Depuis qu'elle se bat pour ses patients atteints par le nouveau coronavirus, Karen, médecin-urgentiste dans un hôpital public de Mexico, constate que, dans le meilleur des cas, lorsqu'elle marche dans la rue en tenue de travail, on l'évite.
Contrairement à plusieurs pays européens où la population se met aux fenêtres pour ovationner les professionnels de la santé aux prises avec le Covid-19, au Mexique, l'attitude à leur encontre peut-être franchement hostile.
Avec la multiplication, jour après jour, des cas de coronavirus au Mexique - 4.661 personnes contaminées et 296 décès - l'ostracisme, voire les agressions physiques et verbales à l'encontre des soignants, sont en augmentation, comme en témoignent plusieurs d'entre eux.
Une infirmière a été aspergée de chlore par un inconnu dans l'État de Sinaloa, dans le nord du pays. Une autre a été battue à mort lorsqu'elle est allée prendre un café près de son hôpital, dans l'État de San Luis Potosi (centre), le 2 avril.

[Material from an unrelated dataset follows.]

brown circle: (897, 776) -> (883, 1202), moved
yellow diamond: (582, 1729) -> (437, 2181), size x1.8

Des habitants d'une ville de l'État de Morelos (centre) ont menacé de brûler l'hôpital local si celui-ci acceptait des patients atteints de coronavirus.
"Aujourd'hui, sortir en pyjama chirurgical dans la rue, ce n'est plus comme avant", explique la jeune femme de 31 ans qui préfère rester anonyme par crainte pour sa sécurité. Karen éprouve le besoin de préciser que son "uniforme" est toujours impeccable et qu'elle prend trois douches quotidiennes.

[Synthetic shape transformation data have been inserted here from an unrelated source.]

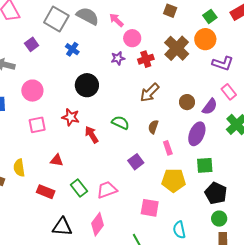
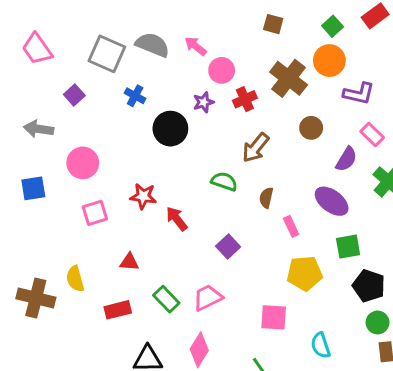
black circle: (87, 85) -> (170, 129), moved
brown circle: (187, 102) -> (311, 128), moved
green semicircle: (120, 123) -> (224, 181), moved
purple ellipse: (197, 134) -> (332, 201), turned -70
purple square: (136, 162) -> (228, 246), moved
red rectangle: (46, 192) -> (118, 310), turned -30

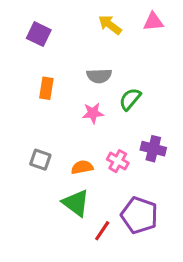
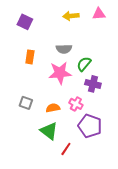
yellow arrow: (110, 25) -> (71, 16), turned -42
pink star: (93, 113) -> (60, 73), size x1.6
purple cross: (153, 149) -> (93, 84), moved
purple pentagon: (139, 215) -> (90, 126), moved

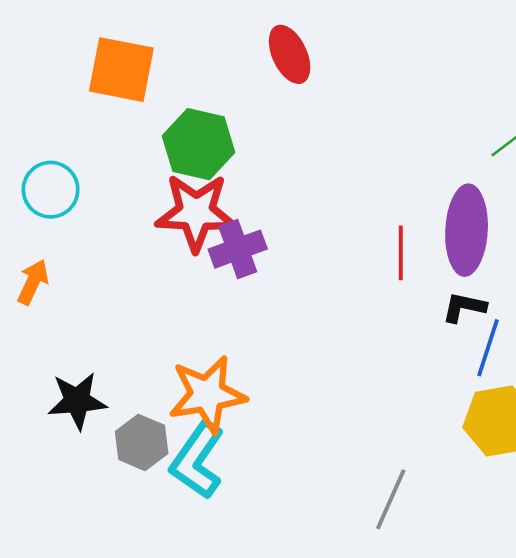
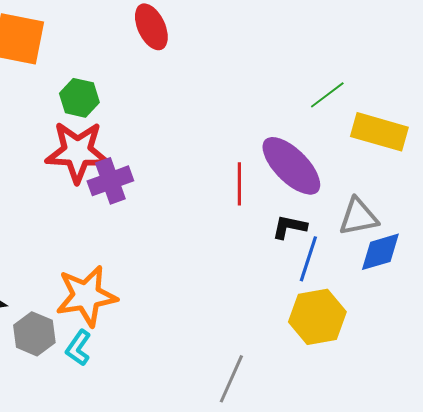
green hexagon: (198, 144) -> (79, 98), size x0.7
purple ellipse: (467, 230) -> (291, 166), turned -48
cyan L-shape: (197, 460) -> (78, 348), size x0.6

“Je ne sais pas de quoi j'ai le plus peur”
L'Institut mexicain de sécurité sociale (IMSS), principale institution de santé publique du pays, a "fermement" condamné ces violences. "Elles n'ont aucun sens, aucune justification. C'est proprement scandaleux. Ne laissons pas la peur nous aveugler", s'est insurgé le 8 avril la directrice de l'IMSS, Zoé Robledo.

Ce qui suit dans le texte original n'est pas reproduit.